|
Question 885998: P(x,2x)
The ordinate of a point P is twice the abscissa. This point is equidistant from B(-3,1) and F(8,-2). Find the coordinates of P.
Answer by Theo(13342)   (Show Source):
You can put this solution on YOUR website! the point P is equal to (a,b) where b is equal to 2 * a.
the point P can therefore be represented as (a,2a).
the point P is equidistant from the points B(-3,1) and F(8,-2)
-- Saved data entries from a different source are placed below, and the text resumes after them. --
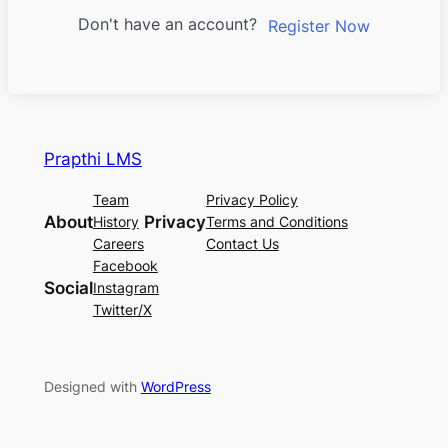
Don't have an account?
Register Now
Prapthi LMS
Team
Privacy Policy
About
Privacy
History
Terms and Conditions
Careers
Contact Us
Facebook
Social
Instagram
Twitter/X
Designed with
WordPress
this means that the length of the line between P and B is equal to the length of the line between P and F.
the equation for the length of a line is:
L = sqrt((x2-x1)^2 + (y2-y1)^2)
Assign one the points for each line to (x1,y1) and assign the other point for each line to (x2,y2)
for the first line, you get:
(x1,y1) = (-3,1)
(x2,y2) = (a,2a)
for the second line, you get:
(x1,y1) = (8,-2)
(x2,y2) = (a,2a)
the point (x2,y2) is the point that's common to both lines.
for each line you want to find the length of the line.
for the first line, the equation for L becomes:
L1 = sqrt((a+3)^2 + (2a-1)^2)
for the second line, the equation for L becomes:
L2 = sqrt((a-8)^2 + (2a+2)^2)
simplify both these equations to get:
L1 = sqrt(2a^2 + 6a + 9 + 4a^2 - 4a + 1)
L2 = sqrt(2a^2 - 16a + 64 + 4a^2 + 8a + 4)
simplify these equation further to get:
L1 = sqrt(6a^2 + 2a + 10)
L2 = sqrt(6a^2 - 8a + 68)
set these equations equal to each other to get:
sqrt(6a^2 + 2a + 10) = sqrt(6a^2 - 8a + 68
square both sides of this equation to get:
6a^2 + 2a + 10 = 6a^2 - 8a + 68
solve for a to get:
a = 5.8
2a = 11.6
those are your solutions for a and 2a and those are the x and y coordinates for point P.
your 2 lines are:
L1 = the line between the points (-3,1) and (5.8,11.6)
L2 = the line between the points (8,-2) and (5.8,11.6)
to confirm the lengths of these lines are equal, then solve for the lengths of both lines.
you will find that:
length of L1 is equal to sqrt(189.8)
length of L2 is equal to sqrt(189.8)
|
|
|
| |